Солдаты спускались по новой дороге. Они забирали наискосок, чтобы выиграть расстояние. Теперь они видели перед собой уже не стену неприступных кустов, а скрывавшегося зверя, которого надо догнать.

И все им теперь казалось легче.

Валаев отдался охоте с упоением. Он готов был лететь по воздуху. И, как всегда на охоте, охвачен был тем особенным состоянием, когда слух становится острее, глаза лучше видят и является особое чутье, точно человек входит в душу зверя и предугадывает, куда бы зверь должен был побежать, что сделать, где спрятаться.

Волк, кабан, Аркизов, олень – для Валаева было безразлично. Важна была – охота. И он бежал с ружьем в руках, бодрый, радостный, сильный. Ловил каждый шорох. Пронизывал взглядом темную заросль и видел, и чувствовал зверя уже недалеко от себя.

Креморенко тоже оживился. Не отставал. Мял в потных руках ружье. И чему-то довольно улыбался. Даже Мазаев выказывал признаки воодушевления, большое белое лицо его начало покрываться странным багровым румянцем.

Когда добежали до ручья, Мазаев и Креморенко хотели перескочить его и бежать дальше, в гору. Но Валаев вдруг остановился и замер неподвижно:

– Зверь пошел по ручью…

Мысль эта сверкнула как внезапный удар. Отчетливо, ясно, уверенно.

– По ручью пошел, – едва выговорил он.

И ни Мазаев, ни Креморенко не спросили, почему он так думает; молча повинуясь его уверенности, оба побежали за ним вдоль ручья.

Аркизов бежал без передышки. Он знал, что ручей выходит на большую лощину, за которой начинаются неприступные горы, и что, если он незамеченный перебежит это открытое место, он спасен.

Камни на дне ручья сухо стучали под его ногами, но он жадно вслушивался не в этот звук, а в другой, который старался различить далеко за собой. Ему казалось, что он уже слышит неровный топот ног. Он все ускорял и ускорял бег, и чем быстрее бежал, тем яснее чувствовал, что погоня пошла по ручью, что охотники близко, что надо налечь изо всех сил, чтобы успеть скрыться в скалистых горах раньше, чем солдаты выскочат из чащи. И он изгибался как змея между нависших ветвей и как ветер летел по извилистому ручью.

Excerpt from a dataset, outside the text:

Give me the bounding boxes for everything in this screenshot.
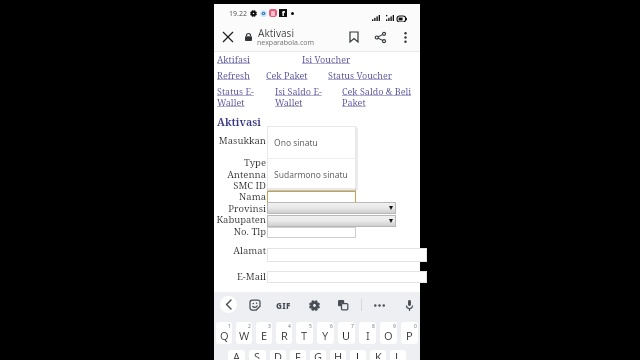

Валаев теперь знал наверное не только то, что зверь пошел по этой дороге, но и то, что расстояние между ними медленно, но сокращается, что зверь устал и что, если выдержать еще полчаса такого бега, его можно будет взять живьем. И вздрагивая от этой радостной уверенности, крепко стиснув зубы, не замечая ничего вокруг себя, он все больше и больше приближался к зверю.

Аркизов уже ясно слышал за собой топот ног. Но скрыться было некуда. Выход по-прежнему оставался один: успеть перебежать лощину.

Теперь он, напротив, старался не слушать глухих звуков погони: каждый удар точно подкашивал его, и ноги ослабевали. Все мысли его были сосредоточены на одном: скоро ли конец ручья? И он напряженно усиливался мыслью сократить это расстояние, точно помогая своему телу двигаться быстрей.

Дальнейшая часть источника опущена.